California state officials asked the federal government to impose the strictest controls on tailpipe emissions in the country reducing carbon dioxide by 30 percent by 2016. This move is expected to force automakers to average more than 40 miles per gallon in the next decade. Eleven states, including Maine, have adopted California's regulations, but they are on hold pending the outcome of auto industry legal challenges.
The state has instituted a requirement that would force automakers to reduce carbon dioxide emissions from vehicles starting September 2008. Eleven states have adopted its regulations, including New York, Maryland, Rhode Island and Vermont. A waiver from EPA is required in order to put the rule into effect. "California can regulate first as it has in the past," said Robert Sawyer, the chairman of the California Air Resources Board, noting California's "unique needs for its own motor vehicle program."
The Environmental Protection Agency (EPA) earlier held a day-long hearing suburban Washington to tackle the issue. The federal agency has taken no action since California sought the waiver in 2005. It only scheduled the hearing after the Supreme Court ruled in April that the EPA has the express authority to regulate greenhouse gases and tailpipe emissions as an air pollutant under the Clean Air Act.
"Global warming is happening now," Sawyer noted. He also stressed the international consensus in a series of reports. He pointed to the shrinking of glaciers around the globe and shifts in climate that will lead to the disappearance of snow from Mt. Kilimanjaro in Africa, for example.

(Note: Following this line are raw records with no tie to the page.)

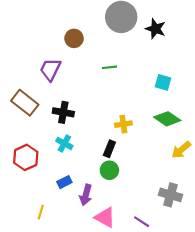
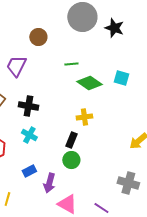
green diamond: (167, 119) -> (89, 83), moved

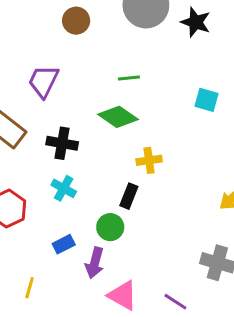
brown circle: (38, 37) -> (76, 21), moved
green diamond: (89, 83) -> (118, 117), moved
green circle: (71, 160) -> (110, 227), moved

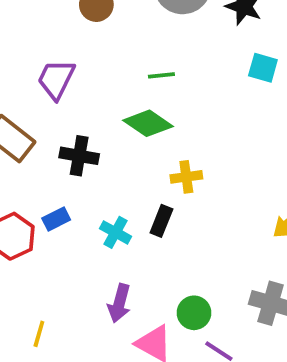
cyan square: (206, 100) -> (263, 68), moved
cyan cross: (64, 188) -> (115, 232), moved
green circle: (110, 227) -> (194, 313), moved
blue rectangle: (64, 244) -> (56, 219), moved

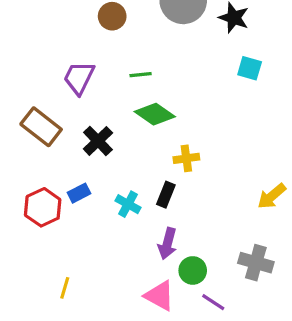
green line: (161, 75) -> (141, 75), moved
black cross: (79, 156) -> (98, 141), turned 36
purple arrow: (119, 303) -> (167, 244), moved

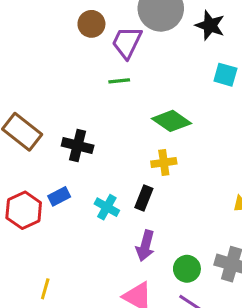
purple trapezoid: (79, 78) -> (127, 42), moved
green diamond: (155, 114) -> (172, 121), moved
black cross: (98, 141) -> (78, 146), turned -32
green circle: (193, 270) -> (187, 269), moved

He said that California's wine and tourism industries are at risk, noting its temperature has increase 0.7 degrees over the last 100 years, raising sea levels.

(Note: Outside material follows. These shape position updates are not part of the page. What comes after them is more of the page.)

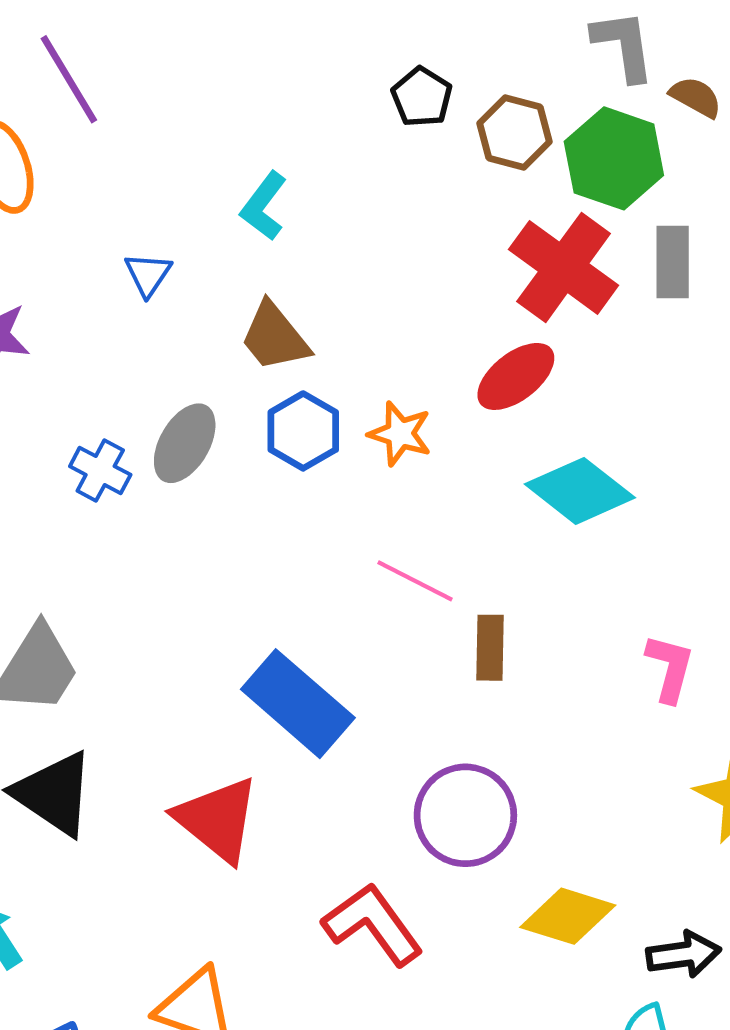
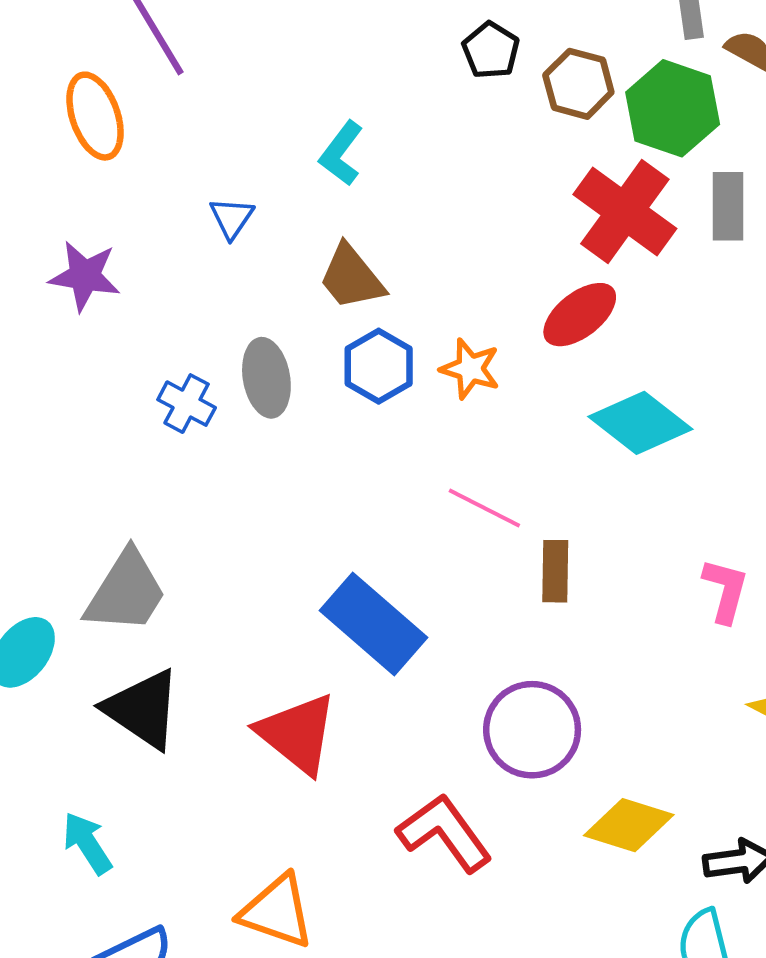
gray ellipse: (185, 443) -> (266, 378), turned -40

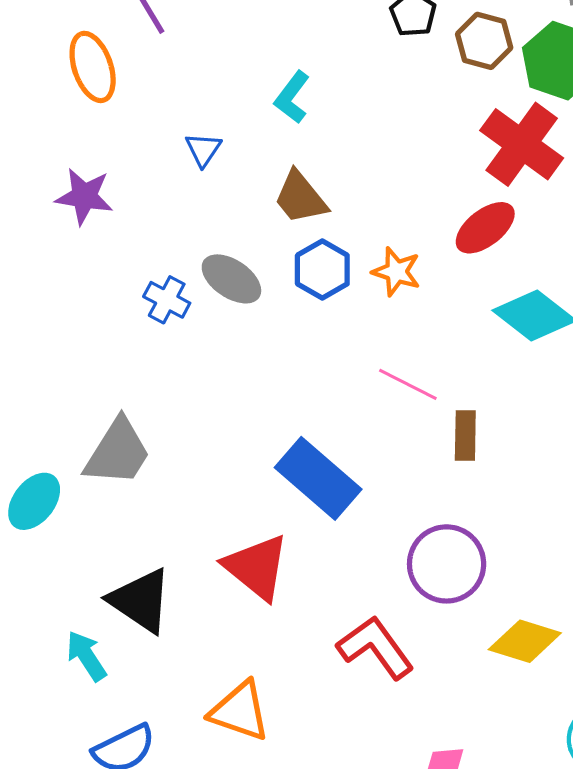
gray ellipse: (266, 378) -> (231, 279), turned -46
black triangle: (143, 709) -> (141, 601), moved

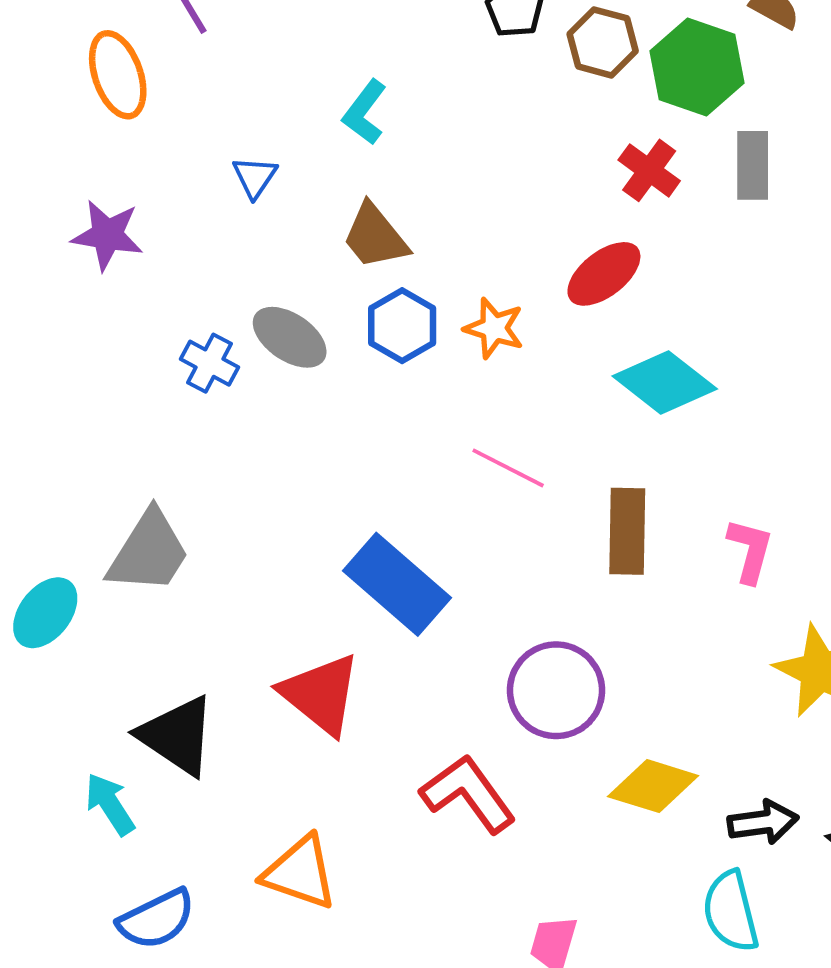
red cross: (522, 144) -> (649, 170), size x0.6
brown rectangle: (465, 436) -> (627, 531), moved, size x1.4

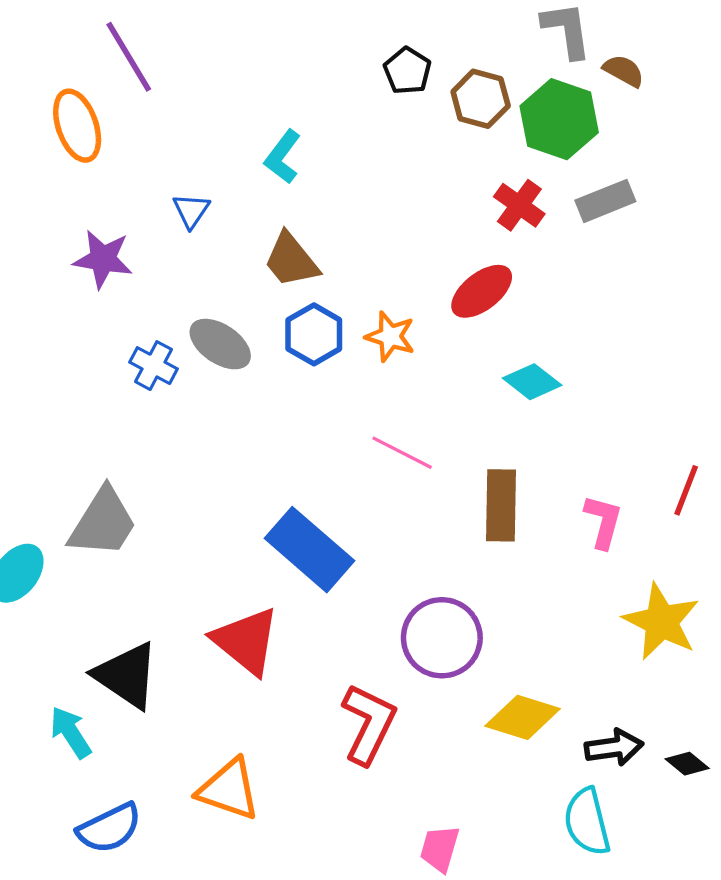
gray rectangle: (753, 165) -> (605, 201), turned 68
purple star: (107, 235) -> (103, 259), moved
cyan diamond: (665, 383) -> (532, 382), size x0.7
red L-shape: (468, 794) -> (369, 724), turned 62

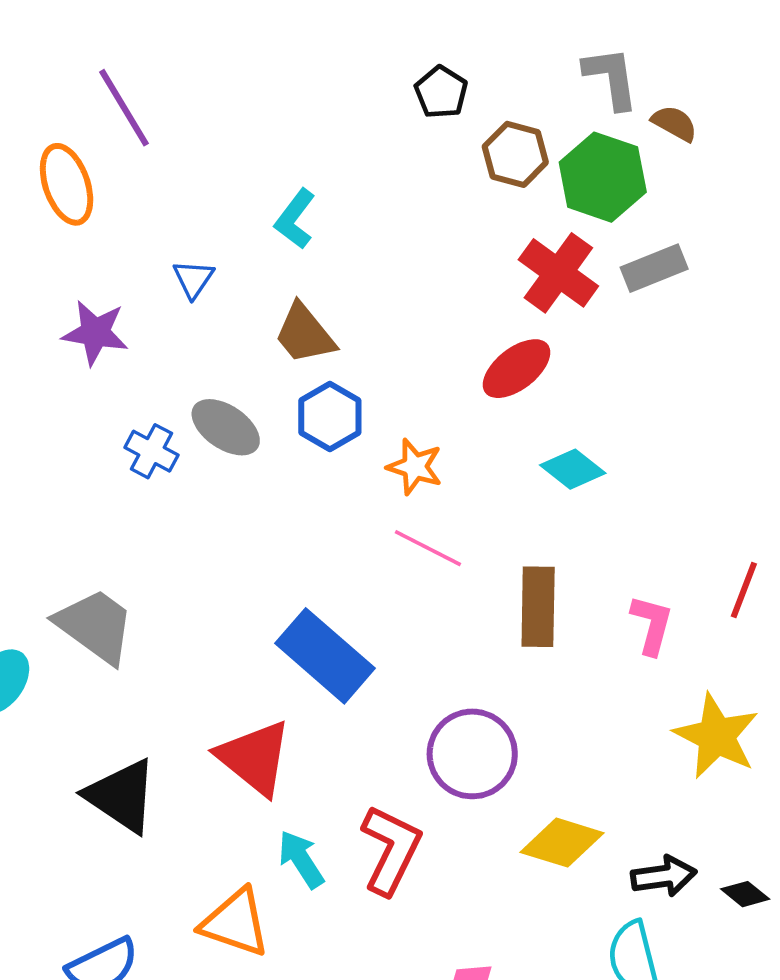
black pentagon: (407, 71) -> (441, 92), moved
red cross: (519, 205) -> (558, 273), size x1.4
orange star: (390, 336) -> (415, 467), moved
gray trapezoid: (103, 523) -> (95, 626), turned -86
cyan arrow: (71, 732) -> (301, 859), moved

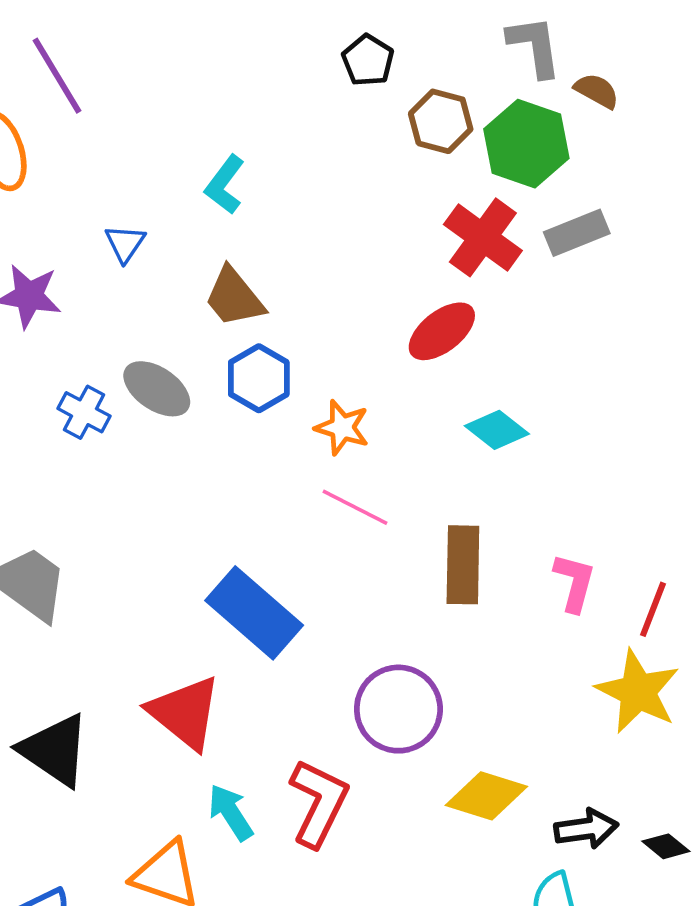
red line: (744, 590) -> (653, 609), moved

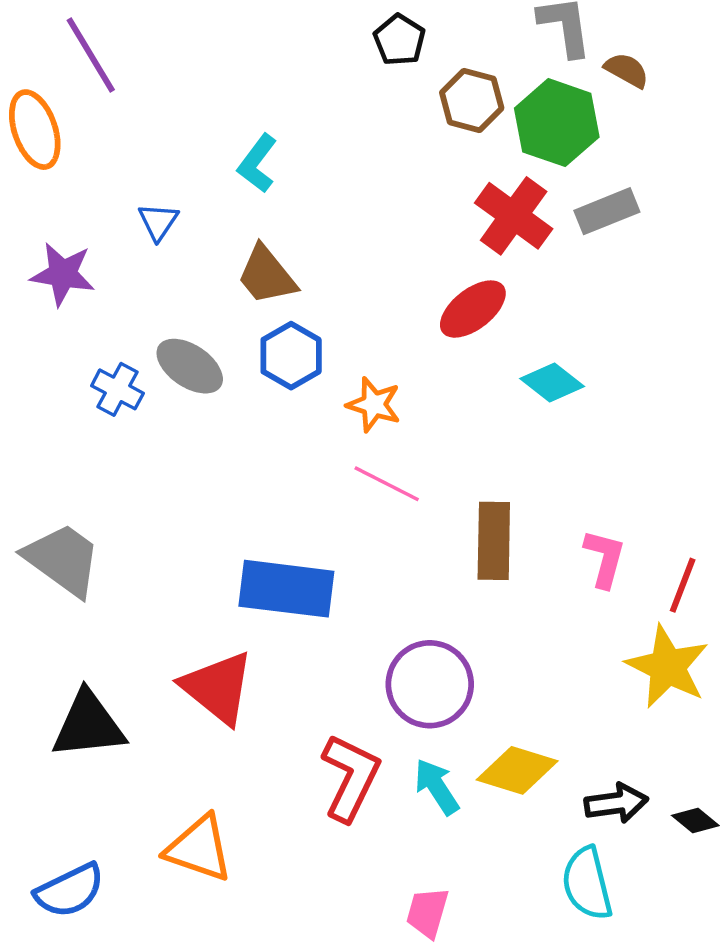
cyan diamond: (497, 430) -> (552, 382), moved
blue rectangle: (254, 613) -> (286, 589), turned -34
black triangle: (55, 750) -> (88, 725), turned -40
cyan arrow: (231, 812) -> (437, 787), moved

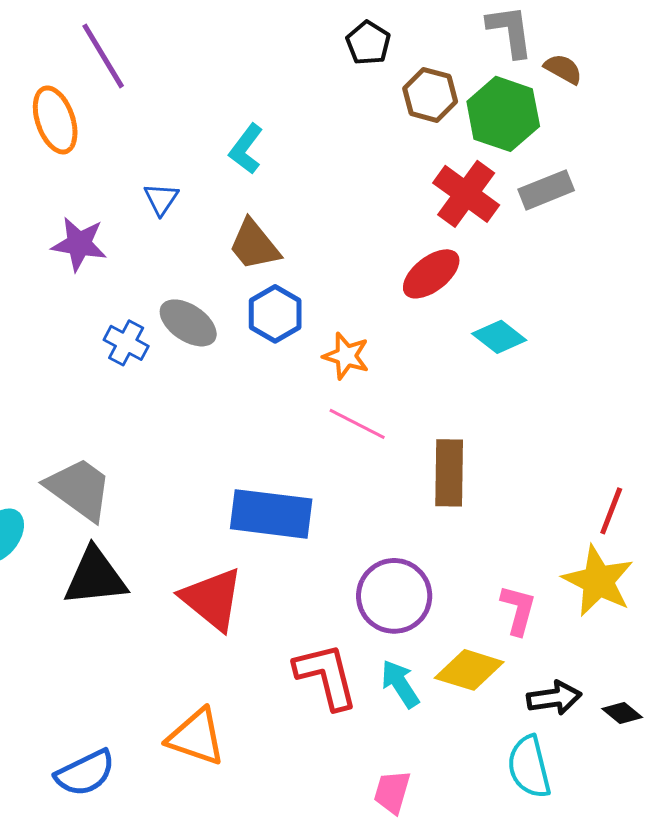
pink L-shape: (605, 558) -> (518, 610), moved
black triangle: (88, 725) -> (95, 577), moved
red L-shape: (351, 777) -> (326, 676), turned -40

Automakers said that the new regulations will cost billions and do little to improve the world's environment because other countries will continue to pollute. It will, they added, create a complex web of regulations. California said that emissions controls are much lower today and that automakers have used efficiency gains to improve horsepower and increase size rather than increase fuel economy.
Automakers should improve fuel economy "instead of responding to private desires," said Dan Sperling, a professor at the University of California Davis. "A patchwork of state-level fuel economy regulations as is now proposed by California is not just unnecessary but actually counter-productive," said Steven Douglas, the director of environmental affairs for the Alliance of Automobile Manufacturers, a trade group that represents major automakers including General Motors Corp., the Ford Motor Co., DaimlerChrysler AG and the Toyota Motor Corp.
Automakers are fighting the regulations and finally put a halt to its implementation. The stirring desire to avoid it on a number of fronts is expected to create swift halt likened to . They have filed three federal lawsuits challenging the regulations in California, Vermont and Rhode Island. In those suits, automakers have said that the regulations could force it to add expensive improvements and stop selling some of its heaviest vehicles.
Separately, Congress is considering several proposals to dramatically increase corporate average fuel economy. U.S. Sen. Carl Levin, D-Mich, said that his goal is to have an alternative bill to submit when the legislation reaches the Senate floor in early June. "We're working very hard, and I hope that we will," he said. Levin has been meeting with his colleagues seeking to soften the current fuel economy proposal. He said earlier that a draconian fuel economy proposal could bankrupt Chrysler Group, given its heavy reliance on light trucks.
Last week, Levin and other Michigan Democrats, including Gov. Jennifer Granholm, signed on to a proposal that would exempt auto manufacturers from fuel economy requirements through 2020 if they agreed to produce all vehicles to run on flexible fuels like E85.
That brought stormy reactions from Democrats, including committee chairwoman Sen. Barbara Boxer, D-Calif. Sen. Frank Lautenberg, D-N.J., dismissively cited Inhofe's famous declaration that global warming is 'the greatest hoax in human history.' "This 'hoax' is taking over place after place after place," Lautenberg said, pointing to shrinking glaciers and other phenomena that may be linked to climate change.